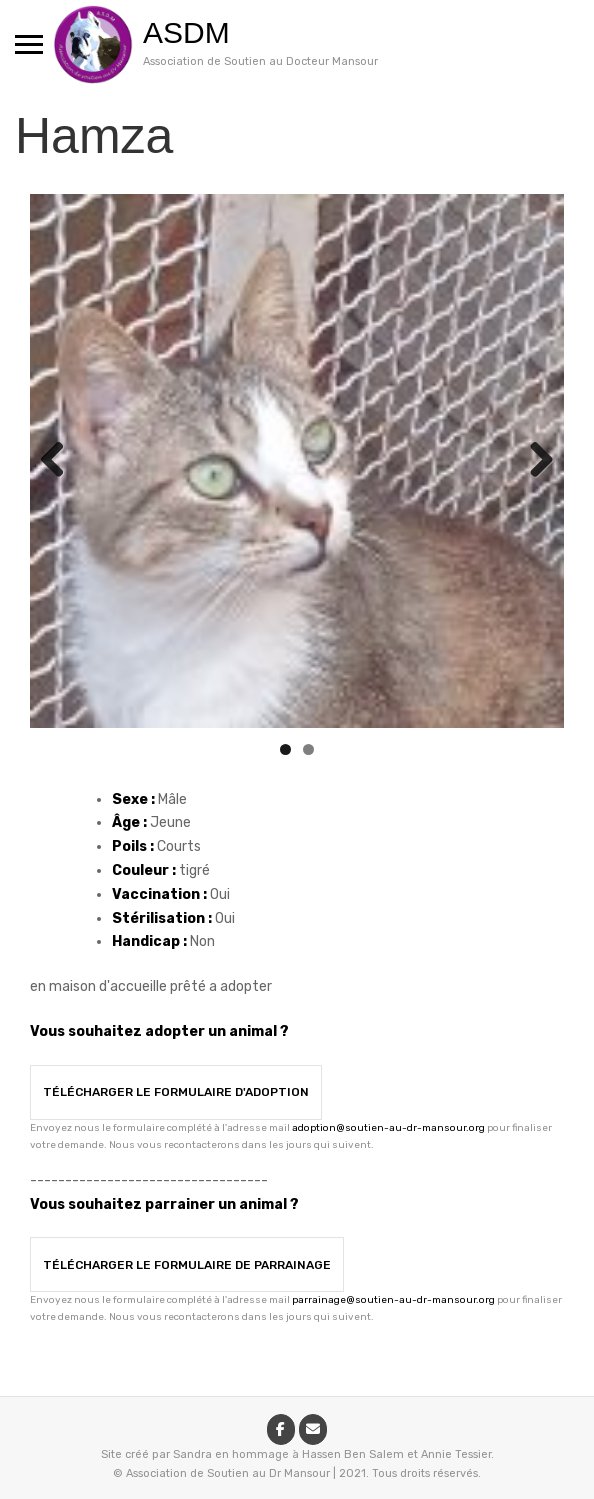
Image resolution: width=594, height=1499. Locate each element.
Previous (60, 461)
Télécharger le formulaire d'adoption (176, 1092)
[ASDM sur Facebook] (281, 1429)
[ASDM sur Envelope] (313, 1429)
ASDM (186, 32)
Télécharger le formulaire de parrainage (187, 1265)
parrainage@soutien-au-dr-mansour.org (393, 1300)
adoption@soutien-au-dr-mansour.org (388, 1128)
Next (534, 461)
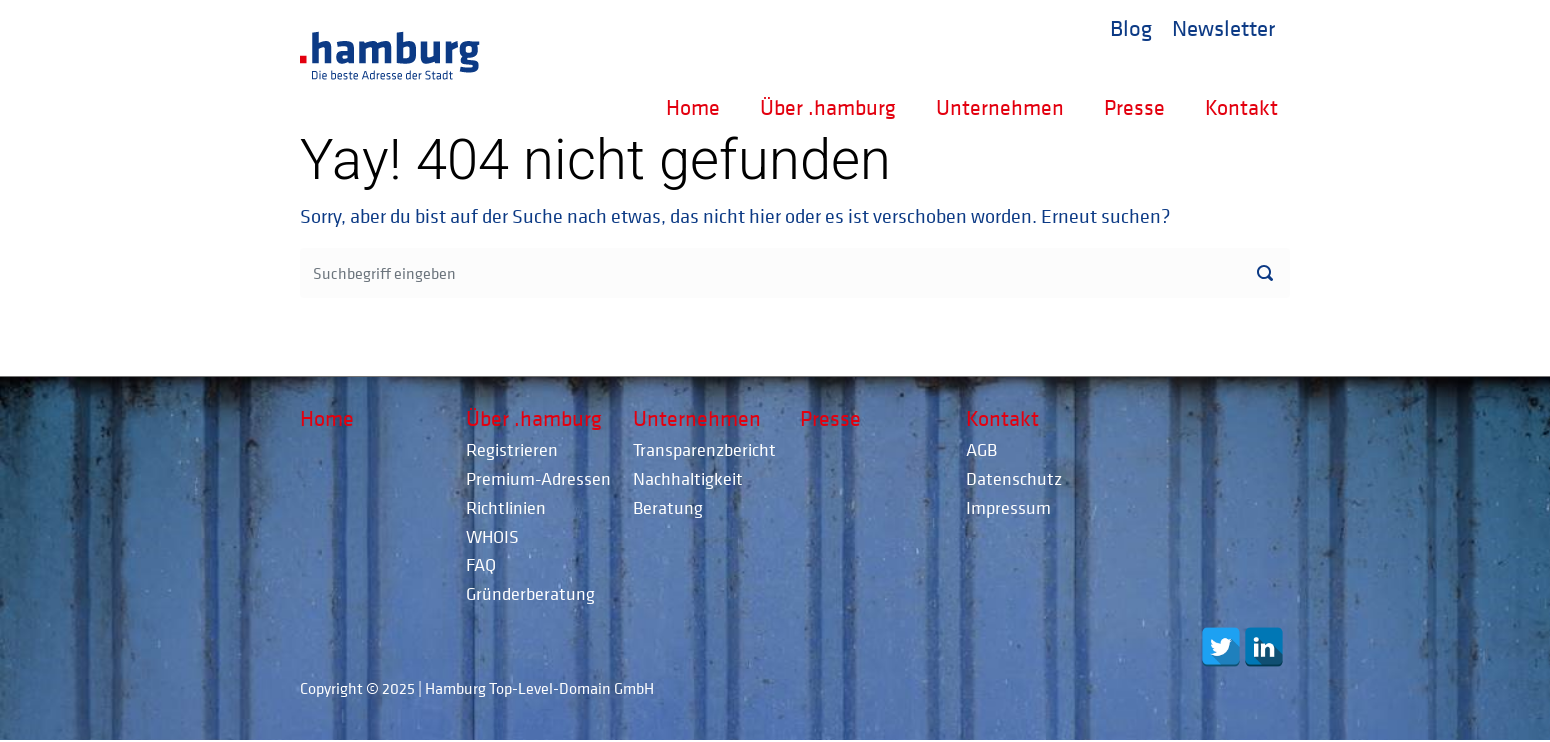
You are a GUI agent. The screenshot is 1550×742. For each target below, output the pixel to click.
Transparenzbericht (704, 449)
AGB (981, 449)
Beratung (668, 507)
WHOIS (492, 536)
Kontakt (1241, 107)
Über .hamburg (828, 107)
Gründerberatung (530, 593)
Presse (1134, 107)
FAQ (481, 564)
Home (693, 107)
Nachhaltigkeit (688, 478)
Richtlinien (506, 507)
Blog (1131, 27)
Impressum (1008, 507)
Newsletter (1223, 27)
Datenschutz (1014, 478)
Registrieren (512, 449)
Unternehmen (1000, 107)
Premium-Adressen (538, 478)
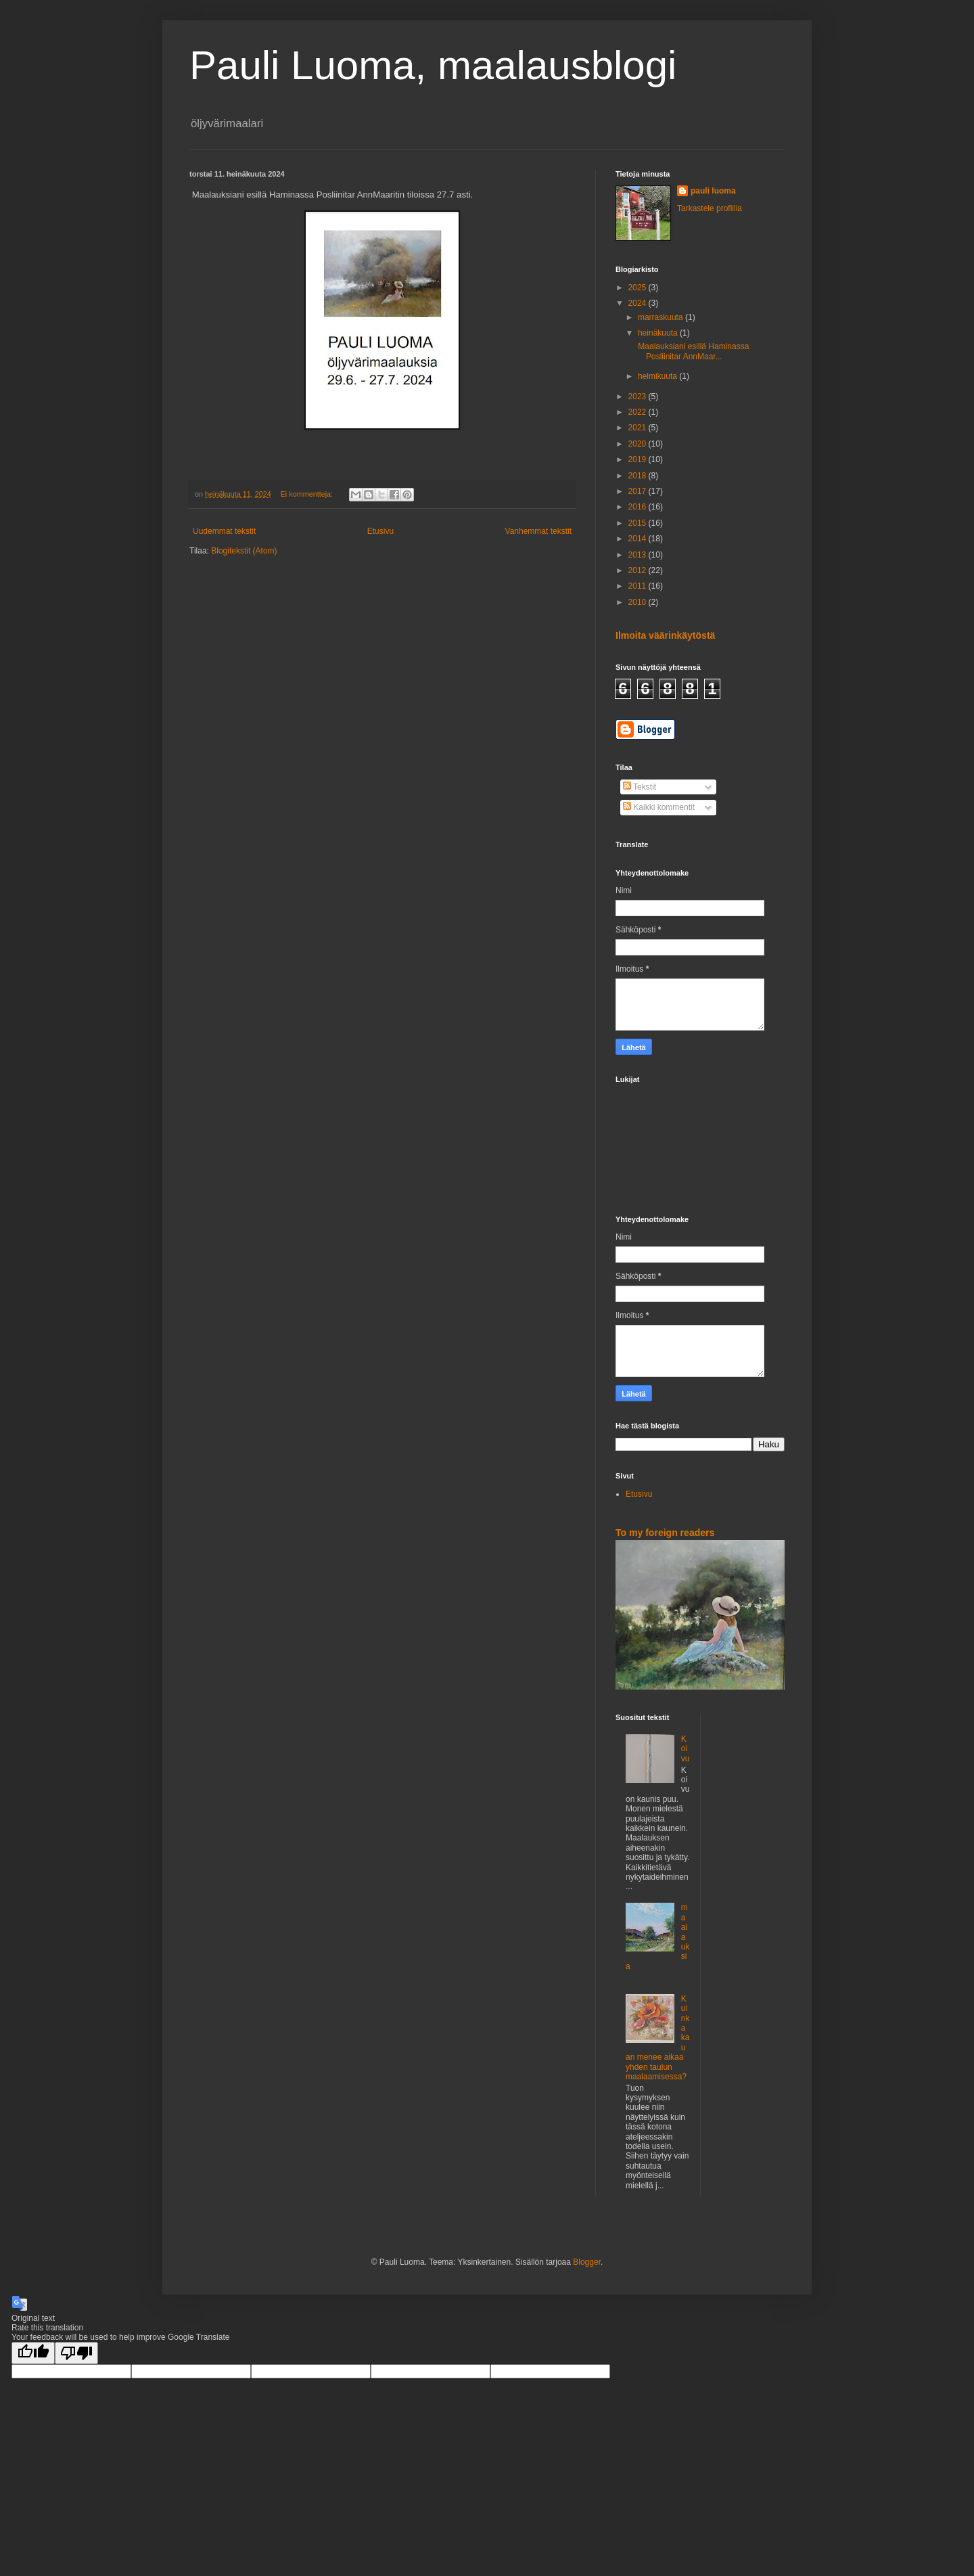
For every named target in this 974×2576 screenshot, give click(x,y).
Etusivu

* [Problem]:
Every line that includes "click" must be copied from the material above.

* [Result below]:
You are a GUI agent. The screenshot is 1550×742. For each target below, output the pixel to click.
For every named target in this 974×2576 screenshot, give click(x,y).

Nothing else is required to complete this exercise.